WHY ARE WOMEN CALLING EACH OTHER BITCH MORE?Posted on January 10, 2018 by Joanna
In a time where women’s empowerment is front and center, I think we can do better to support each other more.
It’s not that I haven’t asked around, looked within or questioned myself.
- Maybe it’s just my age.
- Or that I’m not single.
- Or where I live.
But, maybe it’s none of those.
I can’t imagine a single good reason why it is trendy and hip-speak right now for women to be calling each other bitches or biatches or which ever other way it is ‘cool’ to say it. But, I’m open to you sharing that with me if you’ve got a perspective you think I, or women like me need to hear.
Maybe it’s that there’s so much oppression from the dark masculine forces and calling people bitches has sadly become the norm, because it didn’t always used to be this way.
Maybe it’s the way we women are trying to take the power of bitch away from the masculine – like, if they’re going to call us that for whatever reason, we’ll take it from them and use it amongst ourselves to de-power it from them.
Maybe there’s the trickle down idea, that women playfully call other women bitches when there are competitive or aggressive energies in the space (kind of like what men do), but we don’t yet know well how to deal with that – or if we do, we’re still scared to, so it’s easier to play the ‘bitches’ game, and pretend that we love each other in the way that women can do that when there are unsavory feelings between them.
Maybe women are still learning to not play by the men’s rules, but it’s hard and we need more support to OWN the value of our deeply intuitive, feeling and emotional nature and to DEEPLY BE IT, with each other, and with the men in our lives.
You see, I’ve been looking at this a lot lately because I have been in some groups where this just seems normal.
I have no judgment – just the belief that it seems there are more esteemed ways we can support each other, refer to each other and name each other.
I’m asking – IS THIS THE BEST WE CAN DO?
Maybe it’s time we really look at why ‘bitch’ became the catch all of difficult experiences, emotions, sensitive places and reclaim the sacred truth in it all. If there is a place for the ‘sacred bitch,’ what is it?

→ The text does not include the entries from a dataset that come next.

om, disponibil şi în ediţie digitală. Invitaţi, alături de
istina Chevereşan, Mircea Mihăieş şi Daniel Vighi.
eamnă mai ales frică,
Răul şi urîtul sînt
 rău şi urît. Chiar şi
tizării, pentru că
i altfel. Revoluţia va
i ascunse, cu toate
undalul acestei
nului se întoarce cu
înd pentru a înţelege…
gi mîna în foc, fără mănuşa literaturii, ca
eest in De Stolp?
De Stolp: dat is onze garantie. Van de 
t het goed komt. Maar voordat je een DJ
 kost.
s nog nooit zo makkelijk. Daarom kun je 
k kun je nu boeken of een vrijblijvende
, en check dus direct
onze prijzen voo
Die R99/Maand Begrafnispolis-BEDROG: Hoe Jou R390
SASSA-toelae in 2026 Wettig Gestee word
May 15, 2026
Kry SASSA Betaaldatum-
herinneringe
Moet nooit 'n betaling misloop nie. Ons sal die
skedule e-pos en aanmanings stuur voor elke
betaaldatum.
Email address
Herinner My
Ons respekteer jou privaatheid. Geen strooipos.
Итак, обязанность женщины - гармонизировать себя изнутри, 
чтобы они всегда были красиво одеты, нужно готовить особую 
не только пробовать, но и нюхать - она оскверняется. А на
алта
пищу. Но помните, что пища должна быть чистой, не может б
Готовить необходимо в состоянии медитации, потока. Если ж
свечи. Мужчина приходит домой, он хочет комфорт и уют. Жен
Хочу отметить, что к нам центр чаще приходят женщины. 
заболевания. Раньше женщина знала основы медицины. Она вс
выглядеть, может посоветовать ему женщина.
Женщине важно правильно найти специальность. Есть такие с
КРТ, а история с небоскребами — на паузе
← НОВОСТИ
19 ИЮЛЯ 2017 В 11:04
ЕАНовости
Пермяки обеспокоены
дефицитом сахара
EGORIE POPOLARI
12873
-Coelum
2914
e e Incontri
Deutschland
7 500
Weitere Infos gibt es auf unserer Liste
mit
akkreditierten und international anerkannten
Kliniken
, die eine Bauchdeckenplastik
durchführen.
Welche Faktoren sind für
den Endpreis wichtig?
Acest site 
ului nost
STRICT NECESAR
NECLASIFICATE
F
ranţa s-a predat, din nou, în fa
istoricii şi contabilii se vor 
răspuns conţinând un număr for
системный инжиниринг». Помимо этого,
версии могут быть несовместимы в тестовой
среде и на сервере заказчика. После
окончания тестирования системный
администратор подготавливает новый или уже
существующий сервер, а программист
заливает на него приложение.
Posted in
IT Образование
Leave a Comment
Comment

And maybe we can listen to the deeper call of what THAT work really requires of us.
- to go deeper with our vulnerability
- to be more open about our sensitivity
- and to develop the language and INTERPERSONAL ABILITY to be able to have the conversations that we actually need to have about it.
How we relate to another women or allow another women to relate to us says a lot about what we find acceptable and what energies we allow in to our hearts, minds and bodies.

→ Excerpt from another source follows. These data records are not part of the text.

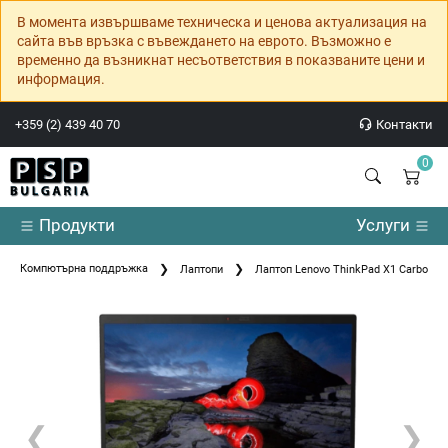
В момента извършваме техническа и ценова актуализация на
сайта във връзка с въвеждането на еврото. Възможно е
временно да възникнат несъответствия в показваните цени и
информация.
+359 (2) 439 40 70
Контакти
0
Продукти
Услуги
Компютърна поддръжка
Лаптопи
Лаптоп Lenovo ThinkPad X1 Carbon 8 I
❮
❯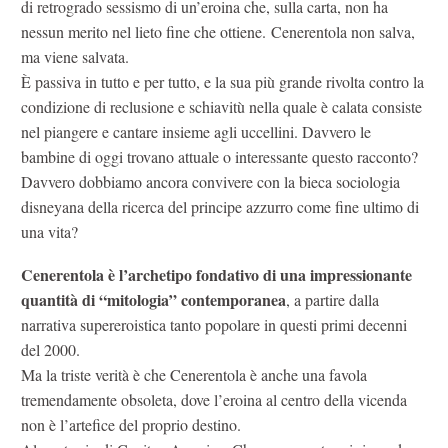
di retrogrado sessismo di un’eroina che, sulla carta, non ha
nessun merito nel lieto fine che ottiene. Cenerentola non salva,
ma viene salvata.
È passiva in tutto e per tutto, e la sua più grande rivolta contro la
condizione di reclusione e schiavitù nella quale è calata consiste
nel piangere e cantare insieme agli uccellini. Davvero le
bambine di oggi trovano attuale o interessante questo racconto?
Davvero dobbiamo ancora convivere con la bieca sociologia
disneyana della ricerca del principe azzurro come fine ultimo di
una vita?
Cenerentola è l’archetipo fondativo di una impressionante
quantità di “mitologia” contemporanea
, a partire dalla
narrativa supereroistica tanto popolare in questi primi decenni
del 2000.
Ma la triste verità è che Cenerentola è anche una favola
tremendamente obsoleta, dove l’eroina al centro della vicenda
non è l’artefice del proprio destino.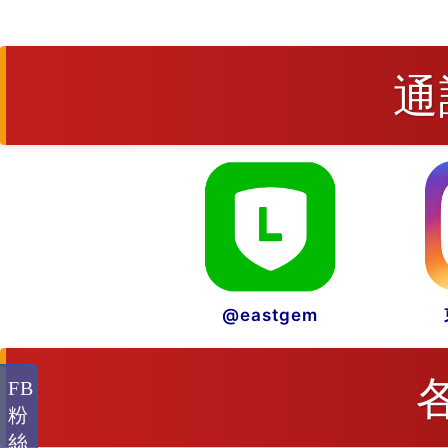
通
@eastgem
FB
粉
絲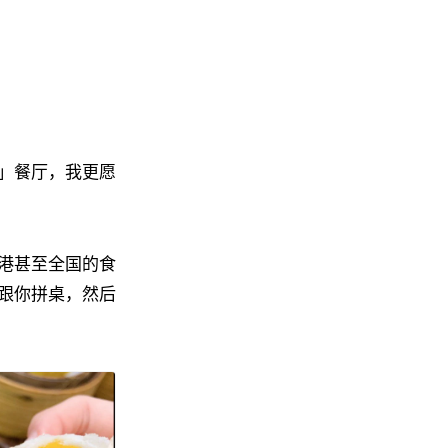
」餐厅，我更愿
港甚至全国的食
跟你拼桌，然后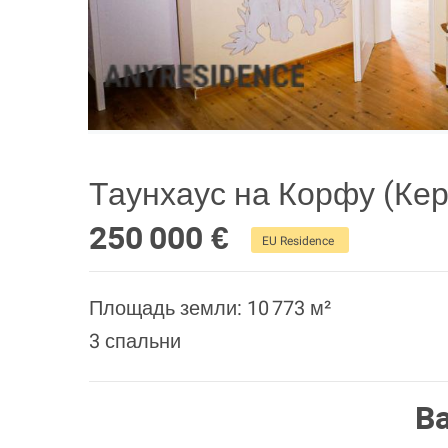
Таунхаус на Корфу (Кер
250 000 €
EU Residence
Площадь земли: 10 773 м²
3 спальни
В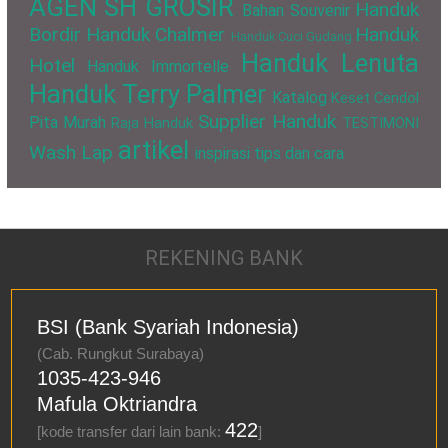
AGEN SH GROSIR
Handuk
Bahan Souvenir
Bordir
Handuk Chalmer
Handuk
Handuk Cuci Gudang
Handuk Lenuta
Hotel
Handuk Immortelle
Handuk Terry Palmer
Katalog
Keset Cendol
Supplier Handuk
Pita Murah
Raja Handuk
TESTIMONI
artikel
Wash Lap
inspirasi
tips dan cara
REKENING BANK
BSI (Bank Syariah Indonesia)
(Cab. Rungkut Surabaya)
1035-423-946
Mafula Oktriandra
422
[kode transfer dari lain bank:
]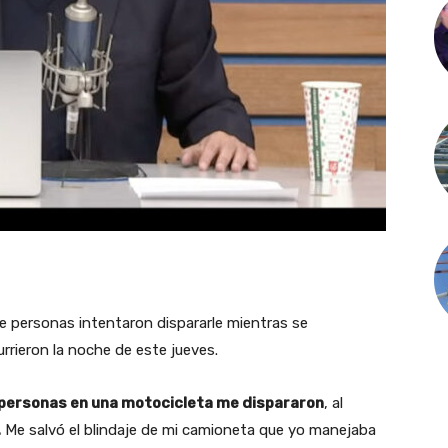
e personas intentaron dispararle mientras se
rieron la noche de este jueves.
personas en una motocicleta me dispararon
, al
.
Me salvó el blindaje de mi camioneta que yo manejaba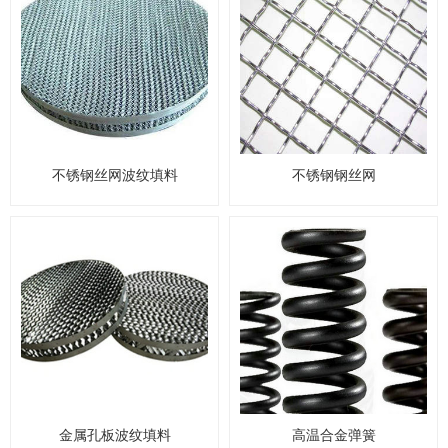
不锈钢丝网波纹填料
不锈钢钢丝网
金属孔板波纹填料
高温合金弹簧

It also says a lot to men about how we want to be talked to or about, specifically when there are edges, and we all know there are many of those that are currently up for being faced.

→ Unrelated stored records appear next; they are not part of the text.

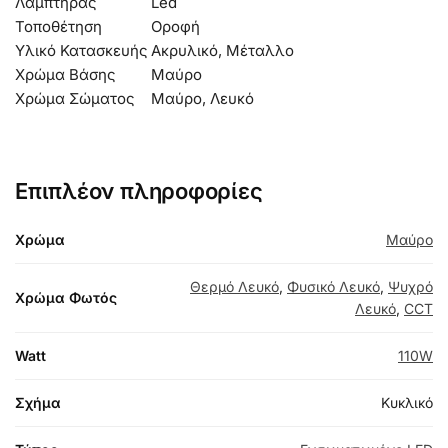
Λαμπτήρας
Led
Τοποθέτηση
Οροφή
Υλικό Κατασκευής
Ακρυλικό, Μέταλλο
Χρώμα Βάσης
Μαύρο
Χρώμα Σώματος
Μαύρο, Λευκό
Επιπλέον πληροφορίες
Χρώμα
Μαύρο
Θερμό Λευκό
,
Φυσικό Λευκό
,
Ψυχρό
Χρώμα Φωτός
Λευκό
,
CCT
Watt
110W
Σχήμα
Κυκλικό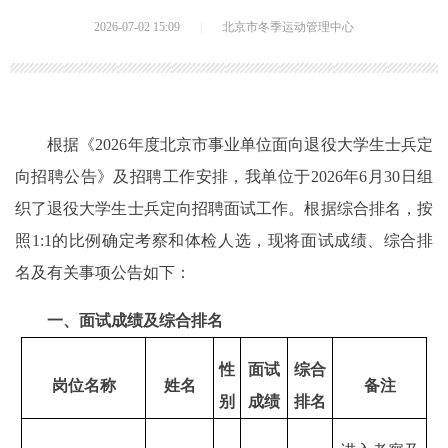
2026-07-02 15:09
|
北京市冬季运动管理中心
根据《2026年度北京市事业单位面向退役大学生士兵定
向招聘公告》及招聘工作安排，我单位于2026年6月30日组
织了退役大学生士兵定向招聘面试工作。根据综合排名，按
照1:1的比例确定考察和体检人选，现将面试成绩、综合排
名及有关事项公告如下：
一、面试成绩及综合排名
性
面试
综合
岗位名称
姓名
备注
别
成绩
排名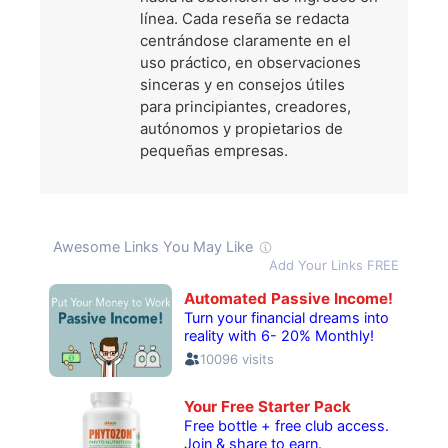
línea. Cada reseña se redacta
centrándose claramente en el
uso práctico, en observaciones
sinceras y en consejos útiles
para principiantes, creadores,
autónomos y propietarios de
pequeñas empresas.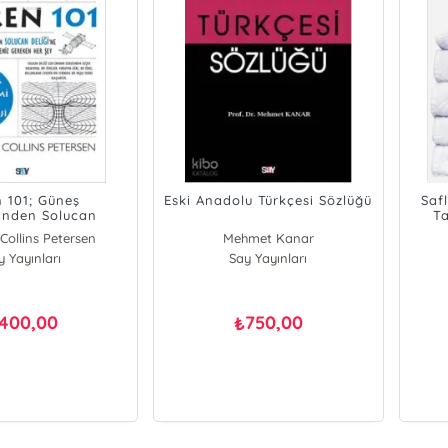
n 101; Güneş
Eski Anadolu Türkçesi Sözlüğü
Safl
'nden Solucan
Ta
e Evren Hakkında
Collins Petersen
Mehmet Kanar
Gereken Her Şey
y Yayınları
Say Yayınları
400,00
750,00
₺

I don’t know about you, but I feel we have a precious opportunity to consciously connect with each other while we are here, in bodies.
When I imagine myself at the end of the day savoring all my memories of the amazing conversations with my soul sisters, I just don’t want bitch or biatch or anything close to be at the top of the list.
I’m inviting an open conversation – what are we really doing with our words? And why?